This newspaper has contacted the four technology companies to inquire about their position on the process. All of them have declined to comment specifically on the lawsuit, beyond assuring that they are taking steps to strengthen content control. “We have developed more than 30 tools to support teens and their families, including features that allow parents to decide when and for how long their children can use Instagram,” notes, for example, Antigone Davis, global director of Meta Security. The company led by Mark Zuckerberg has just reached an out-of-court settlement to compensate users of Facebook whose data was leaked to Cambridge Analytica with 725 million dollars.
“Our case doesn’t just look at the content of the platforms, the issue is deeper than that. We allude to the very design of the social networks: from the age verification systems, or the lack of them, to different features of the platform itself that, we argue, were specifically designed to be addictive,” Joseph VanZandt, of the Beasley Allen firm, explains to EL PAÍS by videoconference. VanZandt leads the legal counsel coordinating the class action lawsuit, which involves two other law firms and several private lawyers.
“Everything from the way videos and posts are displayed and arranged, to the design and placement of buttons, is designed to foster addiction and keep users coming back to the platform again and again,” VanZandt argues. “In addition to the design of social networks themselves, the demand impacts how the platforms’ algorithms work. They are designed to give more traction to content that increases interactions and engagement on the platform. All with the aim of increasing advertising revenue,” he stresses. “To test this, we are working with a wide network of experts who argue how these springs work, as well as the impact they have on young people. We are confident in our ability to be able to prove that our customers are being harmed by these products.”
A tsunami of lawsuits
The first case accepted by VanZadt’s team was that of Brianna Murden, a 21-year-old who started using social networks at the age of 10. “After years of exposure to content from various platforms selected by algorithms, subjected to a torrent of notifications 24 hours a day, [the networks] have caused her depression, insomnia and eating disorders, among others.” In August last year, they filed a lawsuit against Meta and other platforms. A few weeks later, they had dozens of similar petitions. The same thing happened in other offices. The torrent of lawsuits soon became a tsunami. Hence, they decided to file a class action lawsuit.
California’s is not the only lawsuit filed against social networks over this issue. In January of this year, Seattle Public Schools sued TikTok, Facebook, Instagram, YouTube and Snapchat, pointing to them as responsible for ruining the mental health of teenagers. It was the first time a public institution took legal action against social networks. After the Seattle school institution came those of New Jersey, Florida or Pennsylvania. Similar proceedings have also been initiated by the attorneys general of Indiana or Arkansas, among others. “At this rate, it seems that social networks will face lawsuits in every state in the country,” said Jim Steyer, president of Common Sense Media, a well-known NGO that evaluates the impact of technology and media on children.

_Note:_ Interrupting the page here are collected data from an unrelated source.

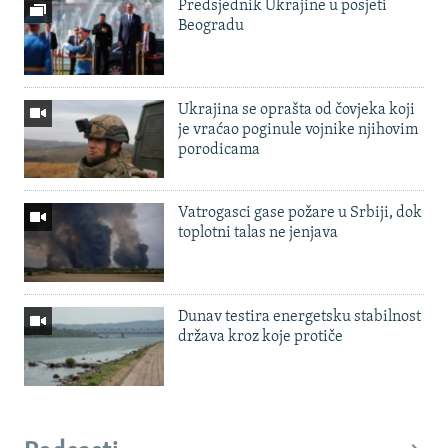
Predsjednik Ukrajine u posjeti
Beogradu
Ukrajina se oprašta od čovjeka koji
je vraćao poginule vojnike njihovim
porodicama
Vatrogasci gase požare u Srbiji, dok
toplotni talas ne jenjava
Dunav testira energetsku stabilnost
država kroz koje protiče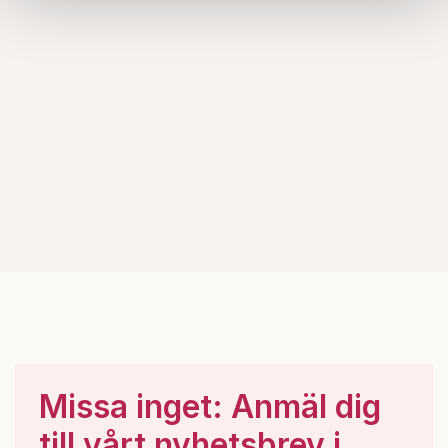
samlat in när du har använt deras tjänster.
Om du vill läsa mer om hur vi hanterar personuppgifter
kan du göra det
här
.
Missa inget: Anmäl dig
till vårt nyhetsbrev i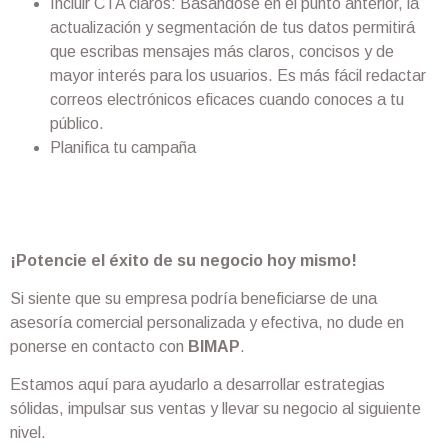
Incluir CTA claros: Basándose en el punto anterior, la
actualización y segmentación de tus datos permitirá
que escribas mensajes más claros, concisos y de
mayor interés para los usuarios. Es más fácil redactar
correos electrónicos eficaces cuando conoces a tu
público.
Planifica tu campaña
¡Potencie el éxito de su negocio hoy mismo!
Si siente que su empresa podría beneficiarse de una
asesoría comercial personalizada y efectiva, no dude en
ponerse en contacto con
BIMAP
.
Estamos aquí para ayudarlo a desarrollar estrategias
sólidas, impulsar sus ventas y llevar su negocio al siguiente
nivel.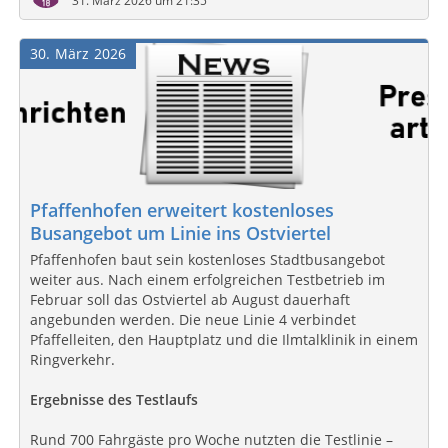
31. März 2026 um 21:35
30
März
2026
Pfaffenhofen erweitert kostenloses
Busangebot um Linie ins Ostviertel
Pfaffenhofen baut sein kostenloses Stadtbusangebot
weiter aus. Nach einem erfolgreichen Testbetrieb im
Februar soll das Ostviertel ab August dauerhaft
angebunden werden. Die neue Linie 4 verbindet
Pfaffelleiten, den Hauptplatz und die Ilmtalklinik in einem
Ringverkehr.
Ergebnisse des Testlaufs
Rund 700 Fahrgäste pro Woche nutzten die Testlinie –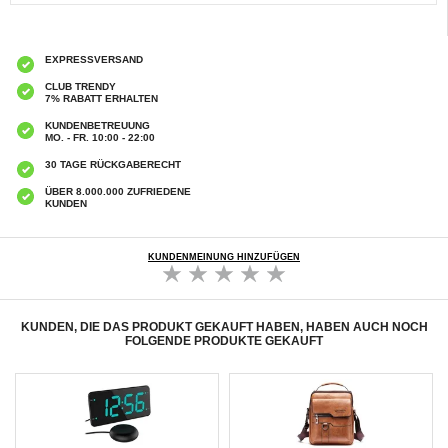
EXPRESSVERSAND
CLUB TRENDY
7% RABATT ERHALTEN
KUNDENBETREUUNG
MO. - FR. 10:00 - 22:00
30 TAGE RÜCKGABERECHT
ÜBER 8.000.000 ZUFRIEDENE
KUNDEN
KUNDENMEINUNG HINZUFÜGEN
KUNDEN, DIE DAS PRODUKT GEKAUFT HABEN, HABEN AUCH NOCH
FOLGENDE PRODUKTE GEKAUFT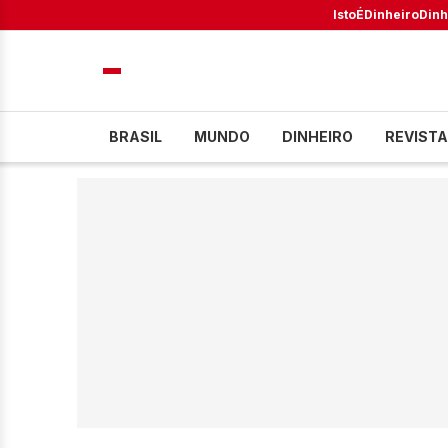
IstoÉ
Dinheiro
Dinh
BRASIL
MUNDO
DINHEIRO
REVISTA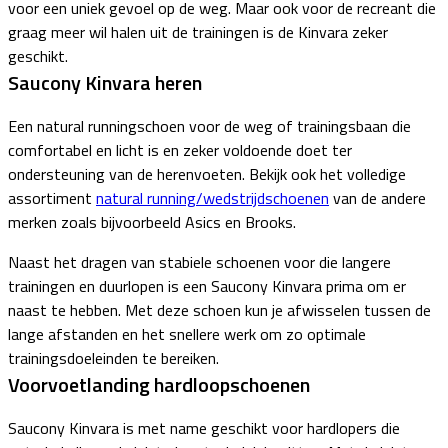
voor een uniek gevoel op de weg. Maar ook voor de recreant die
graag meer wil halen uit de trainingen is de Kinvara zeker
geschikt.
Saucony Kinvara heren
Een natural runningschoen voor de weg of trainingsbaan die
comfortabel en licht is en zeker voldoende doet ter
ondersteuning van de herenvoeten. Bekijk ook het volledige
assortiment
natural running/wedstrijdschoenen
van de andere
merken zoals bijvoorbeeld Asics en Brooks.
Naast het dragen van stabiele schoenen voor die langere
trainingen en duurlopen is een Saucony Kinvara prima om er
naast te hebben. Met deze schoen kun je afwisselen tussen de
lange afstanden en het snellere werk om zo optimale
trainingsdoeleinden te bereiken.
Voorvoetlanding hardloopschoenen
Saucony Kinvara is met name geschikt voor hardlopers die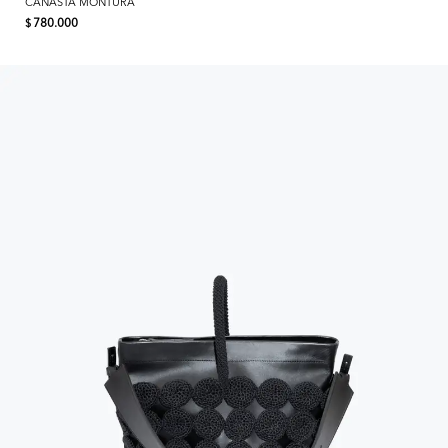
CANASTA MONTURA
780.000
$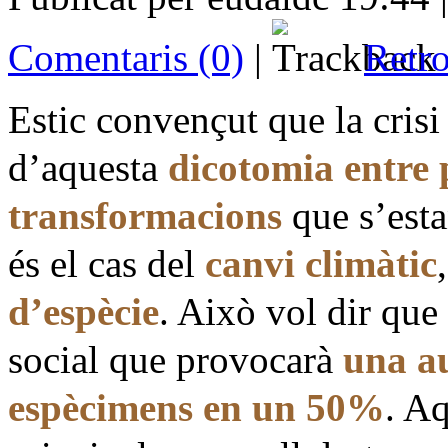
Comentaris (0)
|
Retro
Estic convençut que la crisi
d’aquesta
dicotomia entre 
transformacions
que s’esta
és el cas del
canvi climàtic
d’espècie
. Això vol dir que
social que provocarà
una au
espècimens en un 50%
. Aq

The brief from the Seattle schools, which represent more than 100 schools with some 50,000 students, argues that the algorithms of these platforms are showing young Americans potentially harmful content and causing harmful emotional impacts. It is also said that victims of social networks with “severe addiction” can be affected by “mental and physical problems.” The lawsuit claims that schools are unable to properly educate children because of social media addiction and related consequences.
“We want these companies to be held accountable for their actions and the damage they are causing. Not only to the students, but also to Seattle Public Schools, which has to bear the operational burden and increasing costs attributable to this mental health crisis,” Greg C. Narver, head of the legal department of the educational institution, tells this newspaper. Those costs include hiring psychologists, specific training for faculty, updating textbooks, and restitution of property damaged by “emotionally disturbed” students.
“We cannot give a concrete figure of how many students currently have mental problems. However, we have experienced a sharp increase in requests from schools and students for mental health-related services,” Narver adds.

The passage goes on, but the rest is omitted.